Les Damnés

4
Reviewer's rating

This first collaboration between director Ivo van Hove and the Comédie-Française is also the company’s first visit to this country in many years. The director himself is of course very well known to us for his startling reworking of classic plays and adaptations of works we know as screenplays, of which this is the latest, taking its point of departure from Visconti’s notorious film of 1969. 

On the face of it, this play tells a simple dynastic story based on the Krupp steel and munitions firm in the Nazi era. Different factions in the family vie for control of the company and try to play the new regime to their own advantage, without realising that they, in fact, are being controlled by the fascists, in the form of a relative, Aschenbach, highly placed in the SS. But there are larger symbolic themes in play here. As Aschenbach says, ‘the complicity of the people is the great miracle of the Third Reich.’  Why was there so much moral compromise and indeed eager participation, and so little direct resistance until late in World War Two, when the game was clearly lost?

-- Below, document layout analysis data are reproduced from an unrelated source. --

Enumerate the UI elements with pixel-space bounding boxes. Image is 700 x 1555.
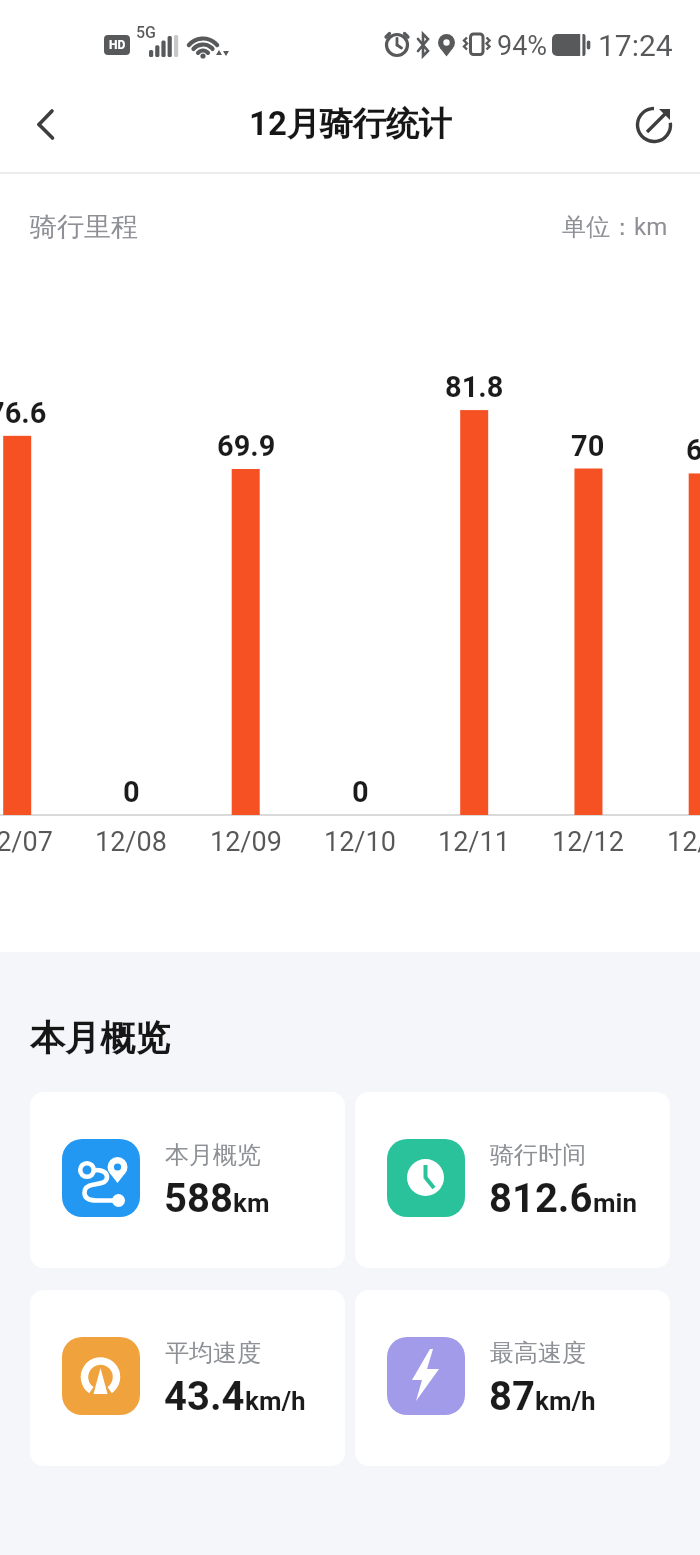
staticText: 骑行时间: [490, 1140, 586, 1170]
button[interactable]: 平均速度: [30, 1290, 345, 1466]
button[interactable]: [20, 98, 72, 150]
staticText: 70: [571, 429, 605, 463]
staticText: 69: [686, 433, 700, 467]
staticText: 69.9: [217, 429, 276, 463]
staticText: HD: [109, 38, 126, 52]
staticText: 12/09: [210, 826, 282, 858]
staticText: 12月骑行统计: [249, 103, 452, 145]
staticText: 12/10: [324, 826, 396, 858]
staticText: 最高速度: [490, 1338, 586, 1368]
staticText: 5G: [136, 23, 156, 42]
staticText: km/h: [535, 1386, 596, 1416]
button[interactable]: 骑行时间: [355, 1092, 670, 1268]
staticText: 812.6: [489, 1175, 593, 1222]
staticText: 12/07: [0, 826, 53, 858]
staticText: 94%: [497, 30, 548, 62]
staticText: 76.6: [0, 396, 47, 430]
staticText: 87: [489, 1373, 535, 1420]
staticText: 单位：km: [562, 212, 668, 242]
button[interactable]: [628, 98, 680, 150]
staticText: 588: [164, 1175, 233, 1222]
staticText: 12/11: [438, 826, 510, 858]
staticText: min: [593, 1188, 637, 1218]
button[interactable]: 本月概览: [30, 1092, 345, 1268]
staticText: 0: [123, 775, 140, 809]
staticText: 本月概览: [165, 1140, 261, 1170]
staticText: 12/12: [552, 826, 624, 858]
staticText: 骑行里程: [30, 210, 138, 244]
staticText: 平均速度: [165, 1338, 261, 1368]
staticText: 本月概览: [30, 1016, 170, 1060]
staticText: 0: [352, 775, 369, 809]
staticText: 43.4: [164, 1373, 245, 1420]
staticText: 12/13: [667, 826, 700, 858]
staticText: km: [233, 1188, 270, 1218]
staticText: 12/08: [95, 826, 167, 858]
button[interactable]: 最高速度: [355, 1290, 670, 1466]
staticText: 81.8: [445, 370, 504, 404]
staticText: 17:24: [598, 28, 673, 63]
staticText: km/h: [245, 1386, 306, 1416]
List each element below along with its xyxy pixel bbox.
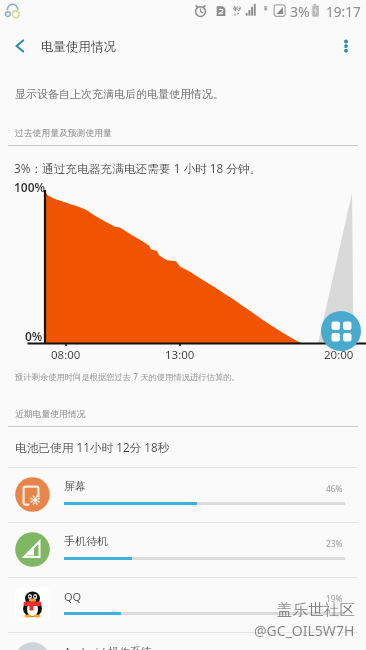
staticText: 08:00 — [51, 347, 81, 363]
staticText: 电量使用情况 — [41, 39, 116, 55]
staticText: 盖乐世社区 — [277, 600, 355, 620]
staticText: 19% — [326, 593, 343, 604]
staticText: 0% — [25, 328, 43, 344]
staticText: @GC_OIL5W7H — [254, 621, 355, 640]
staticText: 预计剩余使用时间是根据您过去 7 天的使用情况进行估算的。 — [15, 371, 240, 382]
staticText: 23% — [326, 538, 343, 549]
button[interactable]: Back — [0, 26, 40, 66]
staticText: 3%：通过充电器充满电还需要 1 小时 18 分钟。 — [14, 160, 262, 176]
button[interactable]: 手机待机 — [0, 522, 366, 577]
staticText: 13:00 — [165, 347, 195, 363]
button[interactable]: More options — [326, 26, 366, 66]
staticText: 19:17 — [326, 2, 361, 21]
button[interactable]: QQ — [0, 577, 366, 632]
staticText: 手机待机 — [64, 534, 108, 548]
staticText: Android 操作系统 — [64, 644, 153, 650]
staticText: 显示设备自上次充满电后的电量使用情况。 — [15, 87, 224, 101]
staticText: 46% — [326, 483, 343, 494]
staticText: 3% — [290, 2, 310, 21]
staticText: 电池已使用 11小时 12分 18秒 — [15, 439, 170, 455]
staticText: 20:00 — [324, 347, 354, 363]
staticText: 屏幕 — [64, 479, 86, 493]
staticText: 近期电量使用情况 — [15, 409, 86, 420]
staticText: 100% — [14, 179, 46, 195]
staticText: 过去使用量及预测使用量 — [15, 128, 112, 139]
button[interactable]: 屏幕 — [0, 467, 366, 522]
button[interactable]: Android 操作系统 — [0, 632, 366, 650]
button[interactable]: Apps — [321, 311, 361, 351]
staticText: QQ — [64, 589, 82, 604]
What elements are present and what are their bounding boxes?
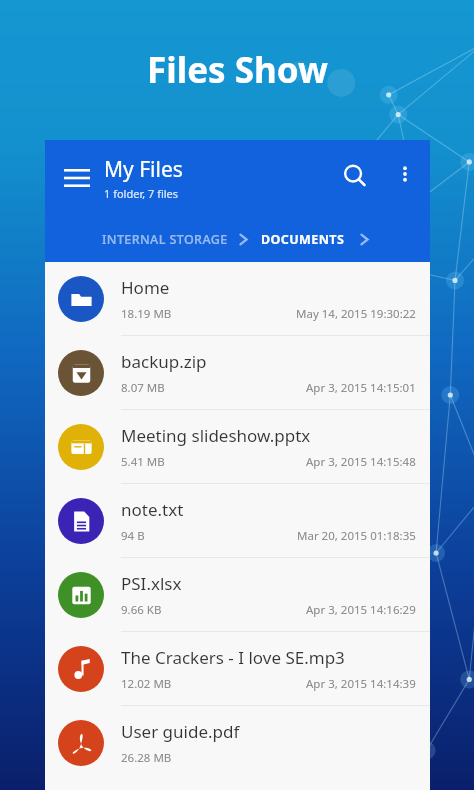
staticText: note.txt bbox=[121, 498, 184, 521]
staticText: INTERNAL STORAGE bbox=[102, 231, 228, 248]
staticText: backup.zip bbox=[121, 350, 207, 373]
staticText: 1 folder, 7 files bbox=[104, 186, 179, 201]
button[interactable]: DOCUMENTS bbox=[261, 231, 345, 248]
staticText: 26.28 MB bbox=[121, 750, 172, 766]
button[interactable]: More options bbox=[383, 152, 427, 196]
staticText: My Files bbox=[104, 155, 183, 184]
staticText: DOCUMENTS bbox=[261, 231, 345, 248]
staticText: 94 B bbox=[121, 528, 145, 544]
staticText: Apr 3, 2015 14:15:48 bbox=[306, 454, 416, 470]
staticText: 18.19 MB bbox=[121, 306, 172, 322]
staticText: The Crackers - I love SE.mp3 bbox=[121, 646, 345, 669]
button[interactable]: The Crackers - I love SE.mp3 bbox=[45, 632, 430, 705]
button[interactable]: Menu bbox=[53, 154, 101, 202]
staticText: Meeting slideshow.pptx bbox=[121, 424, 311, 447]
button[interactable]: note.txt bbox=[45, 484, 430, 557]
staticText: 9.66 KB bbox=[121, 602, 162, 618]
button[interactable]: Meeting slideshow.pptx bbox=[45, 410, 430, 483]
staticText: Mar 20, 2015 01:18:35 bbox=[297, 528, 416, 544]
button[interactable]: Home bbox=[45, 262, 430, 335]
staticText: 5.41 MB bbox=[121, 454, 165, 470]
staticText: PSI.xlsx bbox=[121, 572, 182, 595]
button[interactable]: INTERNAL STORAGE bbox=[102, 231, 228, 248]
button[interactable]: backup.zip bbox=[45, 336, 430, 409]
button[interactable]: PSI.xlsx bbox=[45, 558, 430, 631]
button[interactable]: User guide.pdf bbox=[45, 706, 430, 779]
staticText: Files Show bbox=[147, 46, 328, 94]
staticText: User guide.pdf bbox=[121, 720, 240, 743]
staticText: May 14, 2015 19:30:22 bbox=[296, 306, 416, 322]
staticText: Apr 3, 2015 14:16:29 bbox=[306, 602, 416, 618]
staticText: 12.02 MB bbox=[121, 676, 172, 692]
staticText: Home bbox=[121, 276, 170, 299]
staticText: Apr 3, 2015 14:15:01 bbox=[306, 380, 416, 396]
staticText: Apr 3, 2015 14:14:39 bbox=[306, 676, 416, 692]
button[interactable]: Search bbox=[331, 152, 379, 200]
staticText: 8.07 MB bbox=[121, 380, 165, 396]
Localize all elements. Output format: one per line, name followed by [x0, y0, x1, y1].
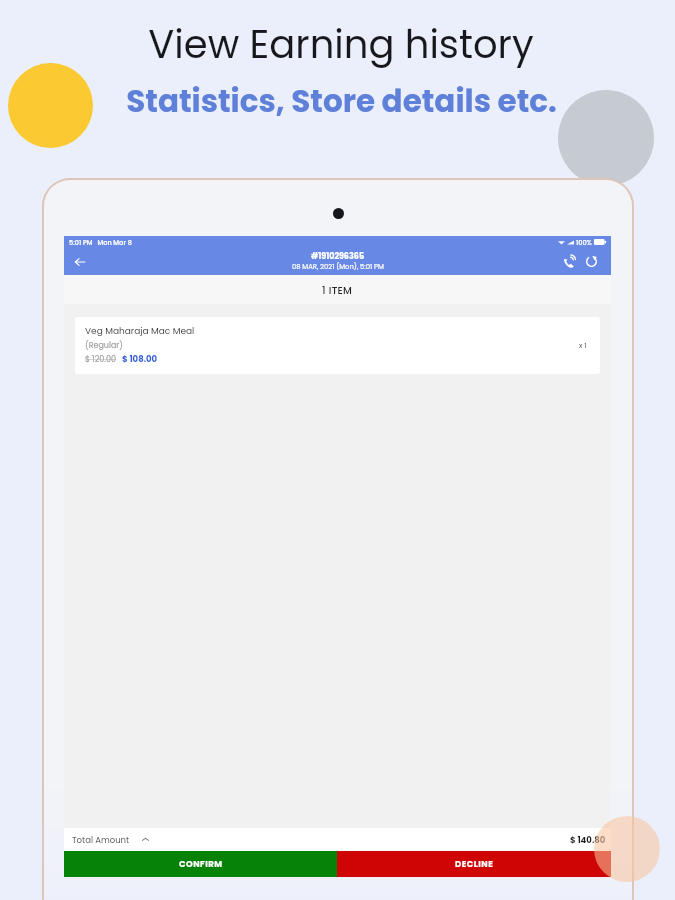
button[interactable]: Back [69, 251, 91, 273]
button[interactable]: Refresh [580, 250, 603, 273]
button[interactable]: Total Amount [64, 828, 611, 851]
staticText: CONFIRM [179, 858, 223, 870]
staticText: $ 120.00 [85, 354, 117, 365]
button[interactable]: CONFIRM [64, 851, 337, 877]
staticText: Veg Maharaja Mac Meal [85, 325, 195, 338]
staticText: #1910296365 [311, 251, 365, 262]
staticText: x 1 [579, 341, 587, 351]
staticText: $ 140.80 [570, 834, 606, 846]
button[interactable]: Call customer [557, 250, 580, 273]
staticText: 100% [576, 238, 592, 247]
staticText: (Regular) [85, 340, 123, 351]
staticText: Total Amount [72, 834, 130, 846]
staticText: $ 108.00 [122, 353, 158, 365]
staticText: View Earning history [148, 18, 534, 72]
button[interactable]: Veg Maharaja Mac Meal [75, 317, 600, 374]
staticText: 08 MAR, 2021 (Mon), 5:01 PM [292, 262, 384, 272]
staticText: 1 ITEM [322, 283, 353, 297]
staticText: DECLINE [455, 858, 494, 870]
staticText: Statistics, Store details etc. [126, 79, 557, 122]
button[interactable]: DECLINE [337, 851, 611, 877]
staticText: 5:01 PM Mon Mar 8 [69, 238, 132, 247]
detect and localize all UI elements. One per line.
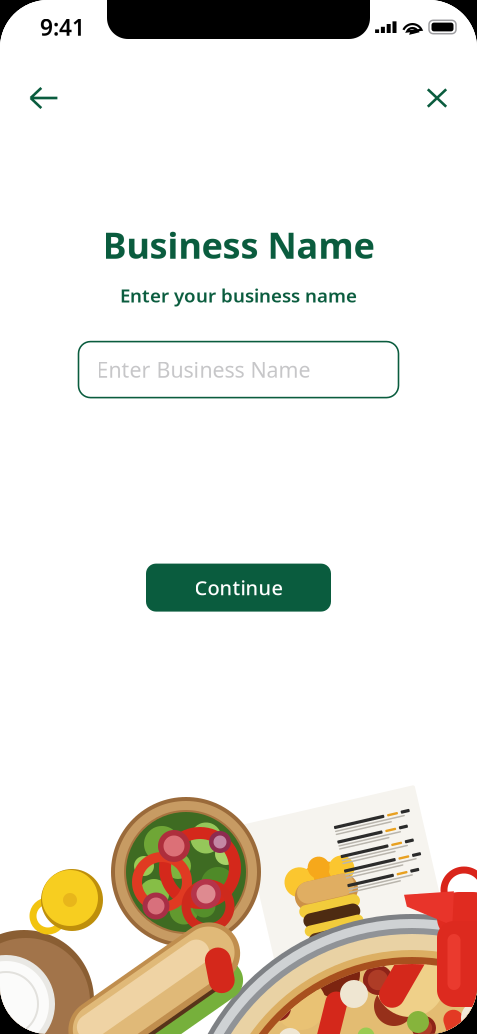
staticText: Continue	[194, 574, 282, 601]
staticText: 9:41	[40, 12, 85, 42]
button[interactable]: Back	[18, 73, 70, 123]
button[interactable]: Close	[414, 73, 460, 123]
staticText: BU	[264, 934, 306, 974]
staticText: Enter your business name	[120, 283, 357, 308]
staticText: Enter Business Name	[96, 355, 310, 384]
button[interactable]: Enter Business Name	[78, 342, 398, 398]
staticText: Business Name	[102, 221, 374, 269]
button[interactable]: Continue	[146, 564, 331, 612]
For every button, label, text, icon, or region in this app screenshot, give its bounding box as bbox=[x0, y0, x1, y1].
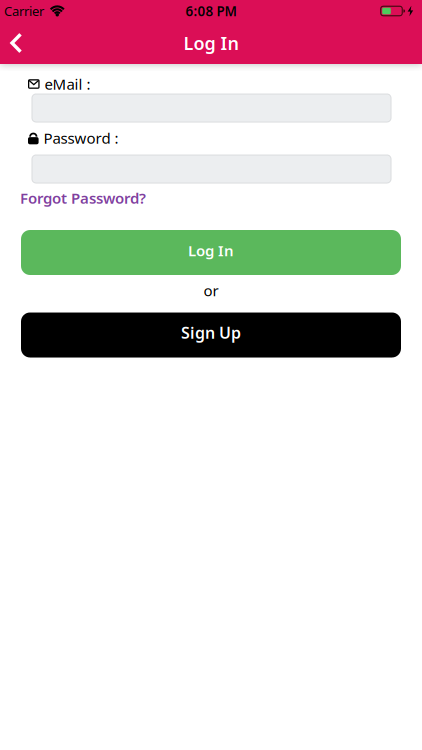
staticText: Password : bbox=[44, 128, 119, 148]
staticText: 6:08 PM bbox=[186, 2, 236, 20]
button[interactable]: Back bbox=[0, 22, 35, 64]
button[interactable]: Sign Up bbox=[21, 312, 401, 358]
staticText: Sign Up bbox=[181, 322, 241, 343]
staticText: Carrier bbox=[4, 2, 44, 20]
staticText: Log In bbox=[184, 31, 238, 55]
staticText: Forgot Password? bbox=[20, 188, 146, 208]
staticText: or bbox=[204, 280, 218, 300]
button[interactable]: Log In bbox=[21, 230, 401, 275]
button[interactable]: Forgot Password? bbox=[20, 188, 146, 208]
staticText: eMail : bbox=[45, 74, 91, 94]
staticText: Log In bbox=[188, 240, 234, 260]
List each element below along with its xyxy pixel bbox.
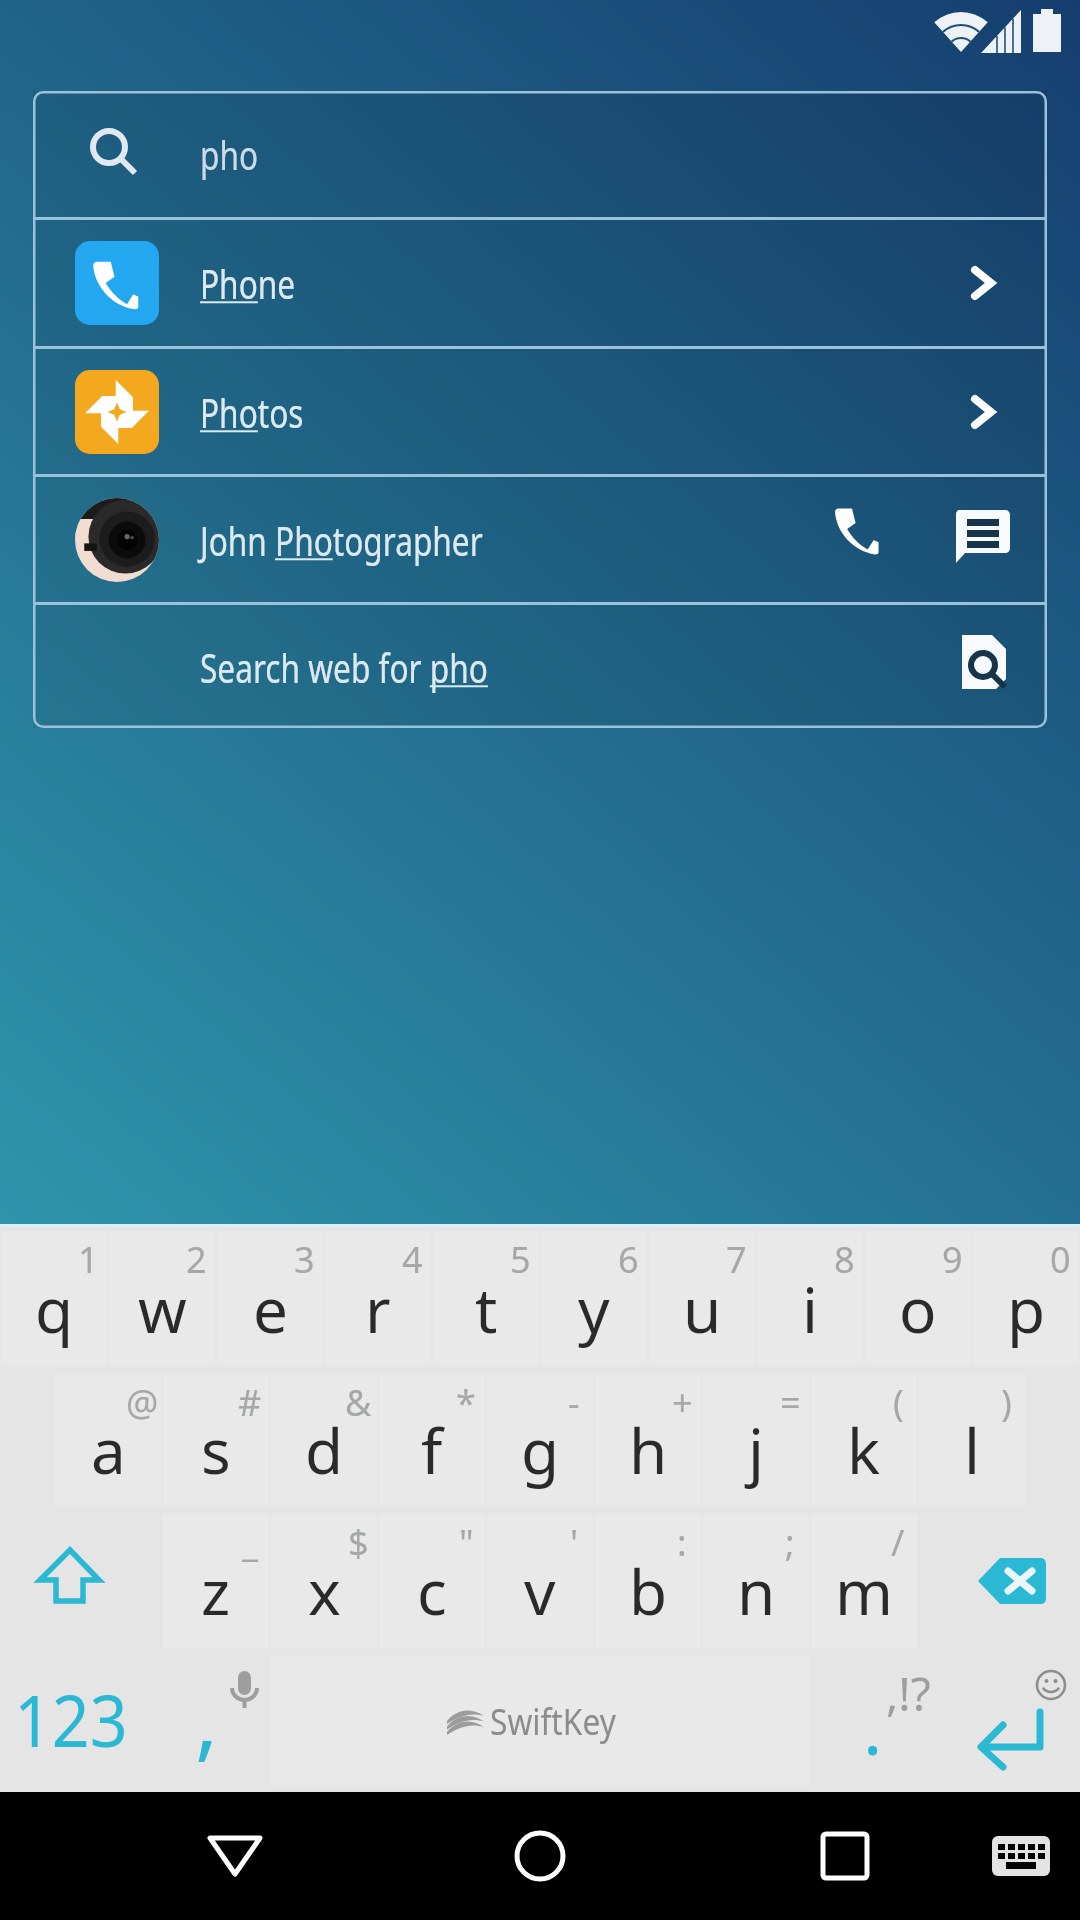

The differing responses of the family become emblematic of these dilemmas, and the success of any theatrical representation then rests on making sure the evening works as both as a family drama and a broader treatment of the delusions, attractions and deceptions experienced by the political and social elite during the Nazi era.

There are a lot of horrors to witness along the way and the key question is whether these are gratuitous detours into excess just for the sake of it or a careful examination of the aesthetics of cruelty that has to be a consideration in any film or play set in the Nazi era. As the director says in the programme, horrors are better seen in art than experienced in real life, but all the same, it still has to be good art to pass muster and justify itself.

In large measure, Van Hove and his thirty superbly talented actors and creative team succeed in keeping to this delicate balance as each episode leads to the death of another family member and the family firm gets ineluctably sucked into further compromises and collaborations. Van Hove and his partner and regular collaborator Jan Versweyveld put together some extraordinary tableaus and sequences that gather together not just extremes of technical acting but bravura effects of lighting, costume, music and video projection. These generate images of exceptional resonant, lingering power which created a stunned admiring silence among the press night audience. There is a fifteen-minute sequence devoted to the crushing of the SA by the SS in the ‘Night of the Long Knives’ which is one of the most compelling, if disturbing, things I have seen in any theatre, in which theatrical skills acquire an overwhelming cinematic wrap-around scope that makes you think differently about the possibilities of the medium. Wagner famously said that opera should aspire to be a ‘total work of art’, involving all the forms of creative expression and commentary. This production achieves it time and again.

It is invidious to single out individual performances in an ensemble work where the standard is uniformly brilliant, but at least three actors demand a particular mention. Eric Génovèse, as the ingratiating and plausible SS officer, Aschenbach, has the kind of steel-in-the velvet-glove charm of a Klaus-Maria Brandauer; Elsa Lepoivre, as the scheming baroness determined to promote her son and later her lover as heads of the company, manages to combine elements of Lady Macbeth and Gertrude in a many-sided performance; and Christophe Montenez, playing her son, who tries Hamlet-like to stand aside from the family and national politics, is perhaps most remarkable of all in the journey he travels into the heart of darkness, his flawed nature stripped down to the bare essentials.

 

It’s not perfect: the video projection of the acting as it happens sometimes produces a confusing duality of focus, and the action is so busy with stimuli that at points it is hard to know how and where to concentrate (you really want to play the scene again to absorb its full meaning). Sometimes there is just too much-sustained shouting and anger so that the senses are dulled and desensitised to what is actually happening.

I needed a large drink afterwards, but Van Hove once again produces some extraordinary visual images and theatrical effects that add value to the text rather than distracting from it. I don’t see how you avoid addressing and exploring the aestheticisation of cruelty in a play set in the Nazi era, and this does it in compellingly topical ways. Much of the time what you see is totally uncomfortable viewing, but the whole is necessary and justified in the end, with only a very few reservations.